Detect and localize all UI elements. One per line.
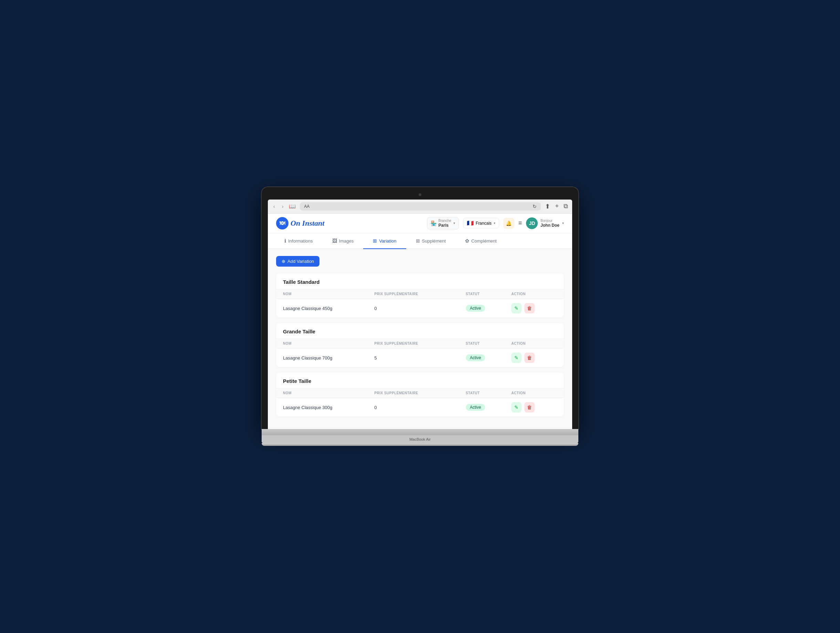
row-nom: Lasagne Classique 450g xyxy=(283,306,374,311)
row-statut: Active xyxy=(466,354,512,361)
tab-variation-label: Variation xyxy=(379,238,396,244)
table-header-petite: NOM PRIX SUPPLÉMENTAIRE STATUT ACTION xyxy=(276,388,564,398)
address-text: AA xyxy=(304,204,309,209)
reload-icon[interactable]: ↻ xyxy=(532,204,537,209)
share-icon[interactable]: ⬆ xyxy=(545,203,550,210)
action-buttons: ✎ 🗑 xyxy=(511,303,557,313)
add-tab-icon[interactable]: + xyxy=(555,203,559,210)
images-icon: 🖼 xyxy=(332,238,337,244)
language-selector[interactable]: 🇫🇷 Francais ▾ xyxy=(463,218,499,228)
bookmarks-icon: 📖 xyxy=(289,203,296,209)
app-header: 🍽 On Instant 🏪 Branche Paris ▾ 🇫🇷 xyxy=(268,214,572,233)
branch-selector[interactable]: 🏪 Branche Paris ▾ xyxy=(427,217,459,230)
edit-button[interactable]: ✎ xyxy=(511,303,521,313)
edit-button[interactable]: ✎ xyxy=(511,353,521,363)
logo-text: On Instant xyxy=(291,219,324,228)
section-title-petite: Petite Taille xyxy=(276,373,564,388)
table-row: Lasagne Classique 300g 0 Active ✎ 🗑 xyxy=(276,398,564,417)
user-avatar: JD xyxy=(526,217,538,229)
notification-icon: 🔔 xyxy=(506,220,512,226)
macbook-chin xyxy=(262,429,578,435)
informations-icon: ℹ xyxy=(284,238,286,244)
tab-variation[interactable]: ⊞ Variation xyxy=(363,233,406,249)
camera xyxy=(418,193,422,196)
section-petite-taille: Petite Taille NOM PRIX SUPPLÉMENTAIRE ST… xyxy=(276,373,564,417)
status-badge: Active xyxy=(466,404,485,411)
row-prix: 0 xyxy=(374,306,466,311)
app-logo: 🍽 On Instant xyxy=(276,217,324,230)
tab-bar: ℹ Informations 🖼 Images ⊞ Variation ⊞ Su… xyxy=(268,233,572,249)
tab-complement-label: Complément xyxy=(471,238,497,244)
col-nom-petite: NOM xyxy=(283,391,374,395)
row-statut: Active xyxy=(466,305,512,312)
col-statut-petite: STATUT xyxy=(466,391,512,395)
header-right: 🏪 Branche Paris ▾ 🇫🇷 Francais ▾ 🔔 xyxy=(427,217,564,230)
table-row: Lasagne Classique 700g 5 Active ✎ 🗑 xyxy=(276,348,564,367)
delete-button[interactable]: 🗑 xyxy=(524,303,535,313)
row-prix: 0 xyxy=(374,405,466,410)
row-prix: 5 xyxy=(374,355,466,361)
logo-icon: 🍽 xyxy=(276,217,289,230)
col-statut-standard: STATUT xyxy=(466,292,512,296)
add-variation-icon: ⊕ xyxy=(282,259,286,264)
col-prix-standard: PRIX SUPPLÉMENTAIRE xyxy=(374,292,466,296)
action-buttons: ✎ 🗑 xyxy=(511,353,557,363)
complement-icon: ✿ xyxy=(465,238,469,244)
delete-button[interactable]: 🗑 xyxy=(524,353,535,363)
branch-label: Branche xyxy=(439,219,451,223)
supplement-icon: ⊞ xyxy=(416,238,420,244)
col-action-standard: ACTION xyxy=(511,292,557,296)
section-title-standard: Taille Standard xyxy=(276,274,564,289)
tab-supplement-label: Supplément xyxy=(422,238,446,244)
col-statut-grande: STATUT xyxy=(466,342,512,345)
user-info[interactable]: JD Bonjour John Doe ▾ xyxy=(526,217,564,229)
branch-chevron-icon: ▾ xyxy=(453,221,455,225)
edit-button[interactable]: ✎ xyxy=(511,402,521,413)
status-badge: Active xyxy=(466,305,485,312)
menu-icon[interactable]: ≡ xyxy=(518,219,522,227)
branch-name: Paris xyxy=(439,223,451,228)
col-action-grande: ACTION xyxy=(511,342,557,345)
forward-button[interactable]: › xyxy=(281,203,285,210)
row-action: ✎ 🗑 xyxy=(511,303,557,313)
row-action: ✎ 🗑 xyxy=(511,353,557,363)
tab-images[interactable]: 🖼 Images xyxy=(322,233,363,249)
macbook-label: MacBook Air xyxy=(262,435,578,444)
status-badge: Active xyxy=(466,354,485,361)
screen: ‹ › 📖 AA ↻ ⬆ + ⧉ 🍽 On Instant xyxy=(268,200,572,429)
user-chevron-icon: ▾ xyxy=(562,221,564,225)
row-action: ✎ 🗑 xyxy=(511,402,557,413)
table-header-grande: NOM PRIX SUPPLÉMENTAIRE STATUT ACTION xyxy=(276,339,564,348)
address-bar[interactable]: AA ↻ xyxy=(300,202,541,211)
section-taille-standard: Taille Standard NOM PRIX SUPPLÉMENTAIRE … xyxy=(276,274,564,318)
add-variation-button[interactable]: ⊕ Add Variation xyxy=(276,256,319,267)
lang-chevron-icon: ▾ xyxy=(494,221,496,225)
macbook-foot xyxy=(262,443,578,446)
branch-info: Branche Paris xyxy=(439,219,451,228)
section-grande-taille: Grande Taille NOM PRIX SUPPLÉMENTAIRE ST… xyxy=(276,323,564,367)
tab-images-label: Images xyxy=(339,238,354,244)
back-button[interactable]: ‹ xyxy=(272,203,276,210)
lang-name: Francais xyxy=(476,221,492,226)
section-title-grande: Grande Taille xyxy=(276,323,564,339)
col-nom-standard: NOM xyxy=(283,292,374,296)
delete-button[interactable]: 🗑 xyxy=(524,402,535,413)
col-nom-grande: NOM xyxy=(283,342,374,345)
notification-button[interactable]: 🔔 xyxy=(503,218,514,229)
screen-bezel: ‹ › 📖 AA ↻ ⬆ + ⧉ 🍽 On Instant xyxy=(262,187,578,429)
flag-icon: 🇫🇷 xyxy=(467,220,474,226)
col-prix-petite: PRIX SUPPLÉMENTAIRE xyxy=(374,391,466,395)
row-statut: Active xyxy=(466,404,512,411)
table-row: Lasagne Classique 450g 0 Active ✎ 🗑 xyxy=(276,299,564,318)
main-content: ⊕ Add Variation Taille Standard NOM PRIX… xyxy=(268,249,572,429)
tabs-icon[interactable]: ⧉ xyxy=(564,203,568,210)
tab-informations[interactable]: ℹ Informations xyxy=(275,233,322,249)
col-action-petite: ACTION xyxy=(511,391,557,395)
user-name: John Doe xyxy=(540,223,559,228)
variation-icon: ⊞ xyxy=(373,238,377,244)
user-greeting: Bonjour John Doe xyxy=(540,219,559,228)
macbook-container: ‹ › 📖 AA ↻ ⬆ + ⧉ 🍽 On Instant xyxy=(262,187,578,446)
tab-complement[interactable]: ✿ Complément xyxy=(455,233,507,249)
tab-supplement[interactable]: ⊞ Supplément xyxy=(406,233,455,249)
user-hello: Bonjour xyxy=(540,219,559,223)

□ □ □ □

EXERCISE INSTRUCTIONS:
For this exercise, return every line from the data that holds the string "logo".

ANSWER AREA:
logo-text: On Instant xyxy=(291,219,324,228)
app-logo: 🍽 On Instant xyxy=(276,217,324,230)
logo-icon: 🍽 xyxy=(276,217,289,230)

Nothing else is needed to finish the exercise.